LLANO — A pair of 16-year-old Llano High School students were sent to a juvenile detention center in Kerr County this week after sheriff’s deputies accused them of desecrating graves at the historic Six Mile Cemetery. Chief Deputy John Neff of the Llano County Sheriff’s Office said the boys were arrested Jan. 15 after investigators Laurie Brock and Sgt. Bucky Boswell received a tip the students were responsible for damage discovered at the cemetery Dec. 16.
Sheriff’s Investigator Glenn Williams said vandals kicked over several headstones and damaged doors and windows at an old school building at the burial grounds off RR 2323 southwest of Llano.
Williams said the damage occurred sometime overnight.
“Criminal mischief of a human burial or public monument is a state jail felony,” Neff said.
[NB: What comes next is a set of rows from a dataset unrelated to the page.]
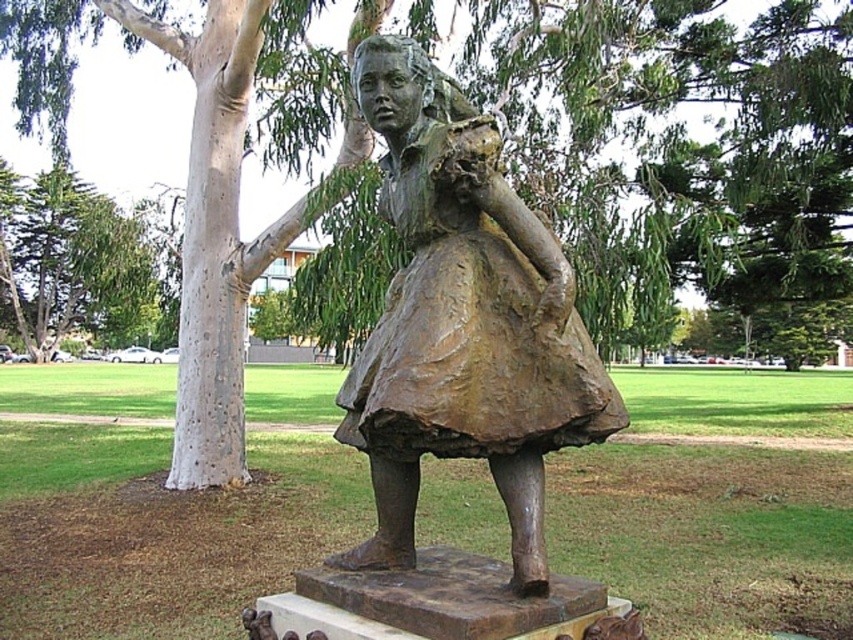 You are an artist planning to sketch the bronze statue at center and the green leafy tree at left. Based on their sizes, which object should you draw first if you want to place the larger one on the right side of your paper?

The green leafy tree at left is wider than the bronze statue at center, so you should draw the green leafy tree at left first on the right side of your paper to accommodate its larger size.

You are standing in the park and want to take a photo of the bronze statue at center. To ensure the statue is centered in your photo, where should you position yourself relative to the statue?

Since the bronze statue at center is located at point (462, 324), you should position yourself directly in front of it, ensuring that the statue is centered horizontally and vertically within your camera frame. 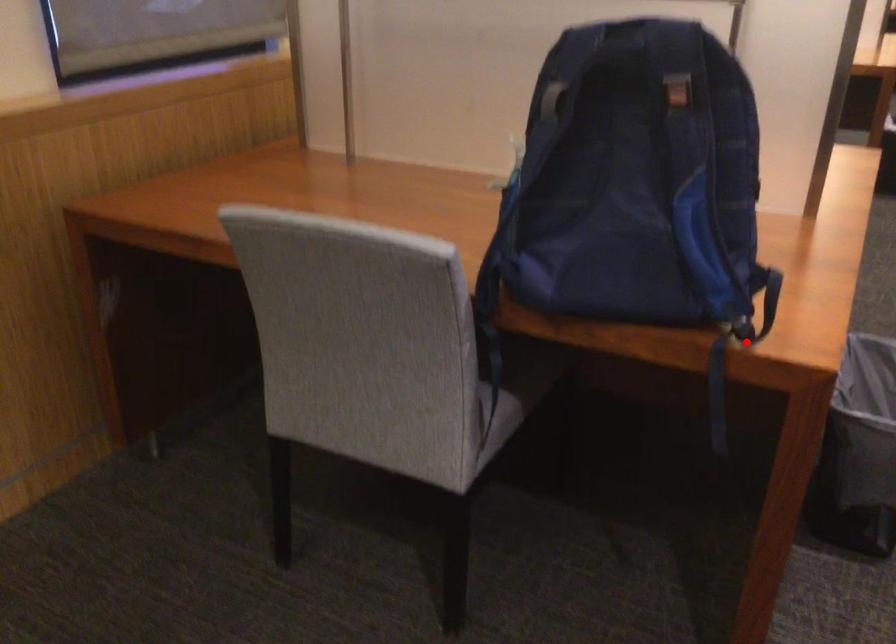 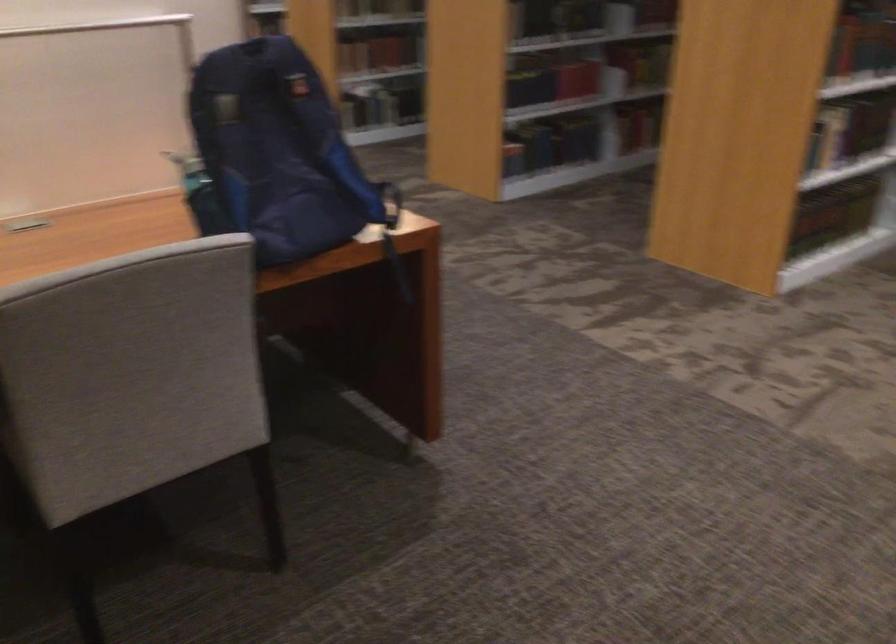 Question: I am providing you with two images of the same scene from different viewpoints. Image1 has a red point marked. In image2, the corresponding 3D location appears at what relative position? Reply with the corresponding letter.

Choices:
 (A) Closer
 (B) Farther

Answer: (B) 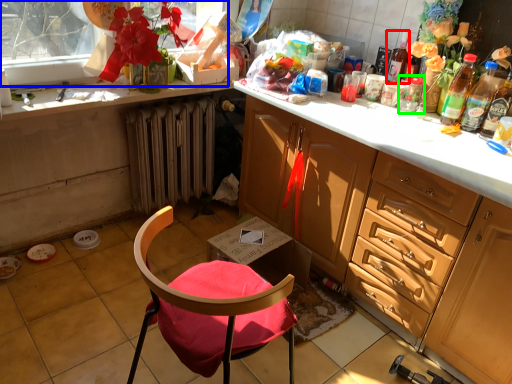 Question: Which object is positioned closest to bottle (highlighted by a red box)? Select from window screen (highlighted by a blue box) and glass jar (highlighted by a green box).

Choices:
 (A) window screen
 (B) glass jar

Answer: (B) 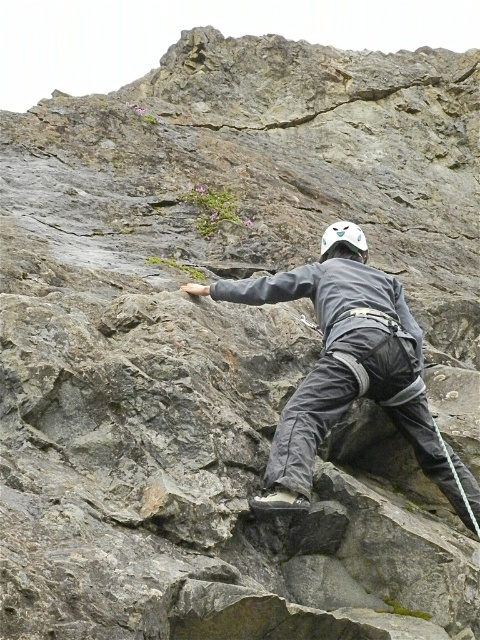 Is gray fabric helmet at center above white matte helmet at center?

No, gray fabric helmet at center is not above white matte helmet at center.

Between gray fabric helmet at center and white matte helmet at center, which one has less height?

white matte helmet at center

Image resolution: width=480 pixels, height=640 pixels. I want to click on gray fabric helmet at center, so click(349, 376). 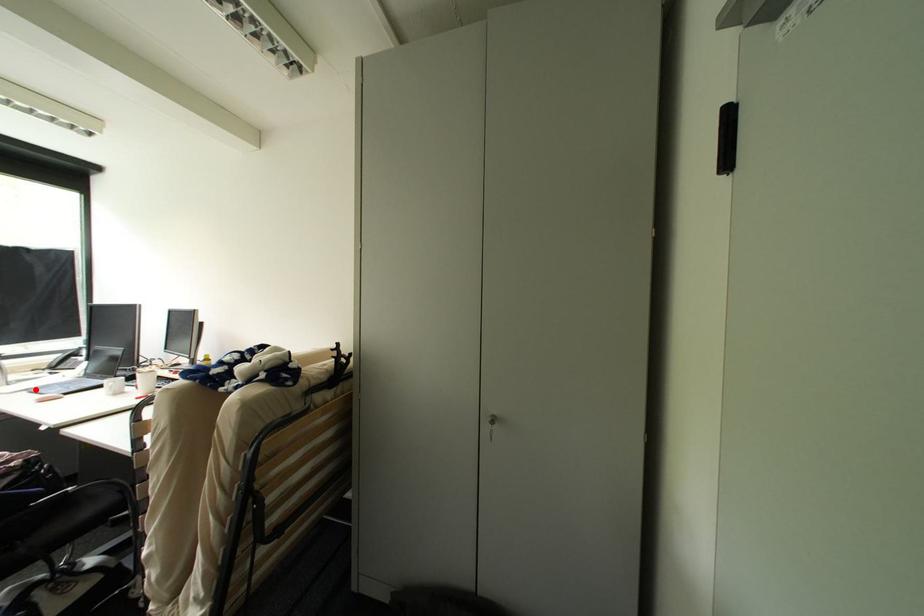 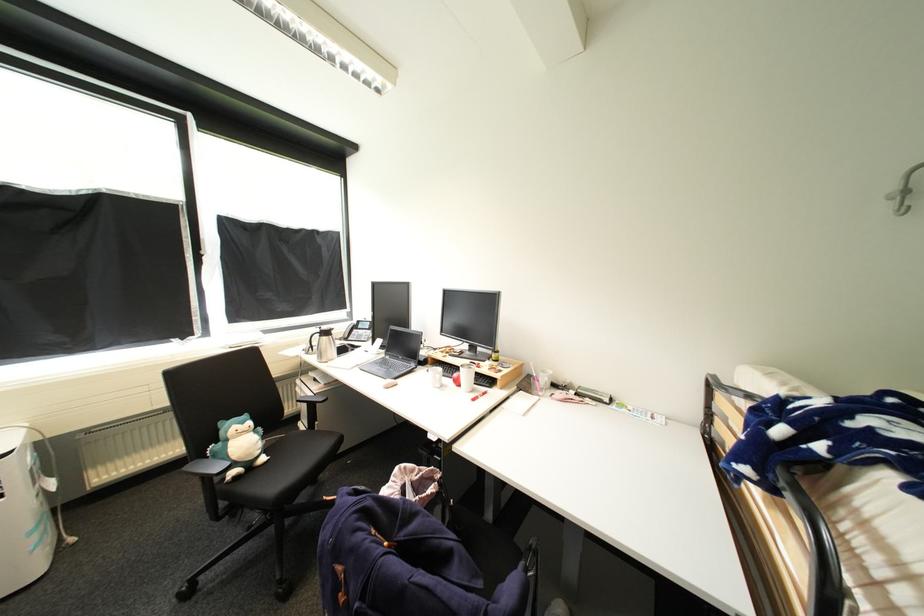 In the second image, find the point that corresponds to the highlighted location in the first image.

(363, 366) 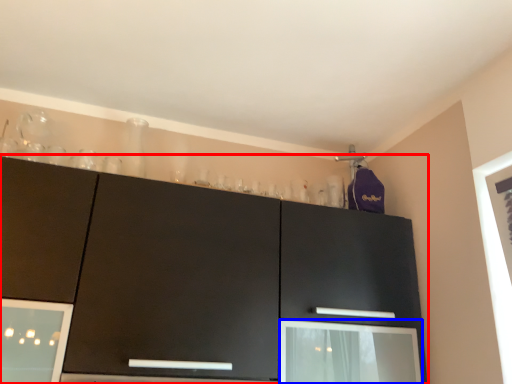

According to state statutes, state jail felonies are punishable by up to two years in a state jail and a fine not to exceed $10,000, though the suspects likely face punishment under juvenile-justice laws.
Six Mile Cemetery was started in the early 1880s on land donated by the farming family of William and Jane E. Stephens, according to state historic records. The earliest marked grave belongs to a 5-month-old infant who died in 1883.
Also buried at the cemetery are veterans of the Civil War, frontier battles, World War I and World War II.